▶ [Records from a data source]:
= = = =

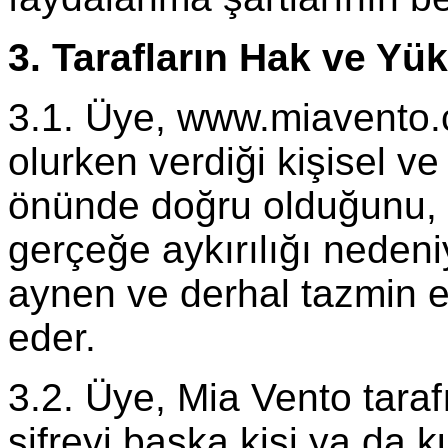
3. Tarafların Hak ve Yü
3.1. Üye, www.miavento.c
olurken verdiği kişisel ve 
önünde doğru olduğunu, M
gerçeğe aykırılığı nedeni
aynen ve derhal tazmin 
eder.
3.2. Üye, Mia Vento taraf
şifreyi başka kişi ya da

= = = =

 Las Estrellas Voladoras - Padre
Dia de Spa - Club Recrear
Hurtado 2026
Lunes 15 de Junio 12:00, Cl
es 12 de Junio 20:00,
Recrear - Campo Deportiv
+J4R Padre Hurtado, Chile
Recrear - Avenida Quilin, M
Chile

= = = =

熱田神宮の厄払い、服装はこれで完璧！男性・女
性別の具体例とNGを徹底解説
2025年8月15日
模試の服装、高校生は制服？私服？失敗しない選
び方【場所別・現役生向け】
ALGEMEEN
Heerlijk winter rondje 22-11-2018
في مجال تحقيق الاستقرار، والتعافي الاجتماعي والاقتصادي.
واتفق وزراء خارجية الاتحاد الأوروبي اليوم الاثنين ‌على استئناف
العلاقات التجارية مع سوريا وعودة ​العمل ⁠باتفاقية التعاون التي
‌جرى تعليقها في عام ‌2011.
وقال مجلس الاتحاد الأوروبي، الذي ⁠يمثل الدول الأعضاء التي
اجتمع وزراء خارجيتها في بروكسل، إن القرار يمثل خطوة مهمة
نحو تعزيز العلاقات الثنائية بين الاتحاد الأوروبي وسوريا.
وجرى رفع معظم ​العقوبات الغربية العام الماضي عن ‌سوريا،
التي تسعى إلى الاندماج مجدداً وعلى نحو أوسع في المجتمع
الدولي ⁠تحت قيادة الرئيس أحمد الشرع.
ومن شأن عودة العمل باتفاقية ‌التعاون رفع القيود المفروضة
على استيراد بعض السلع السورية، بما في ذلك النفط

= = = =

▶ [REQUIRED ACTION]: Scan the records above for the string "Hurtado", then select every line that holds it.

▶ [YOUR RESPONSE]:
Hurtado 2026
+J4R Padre Hurtado, Chile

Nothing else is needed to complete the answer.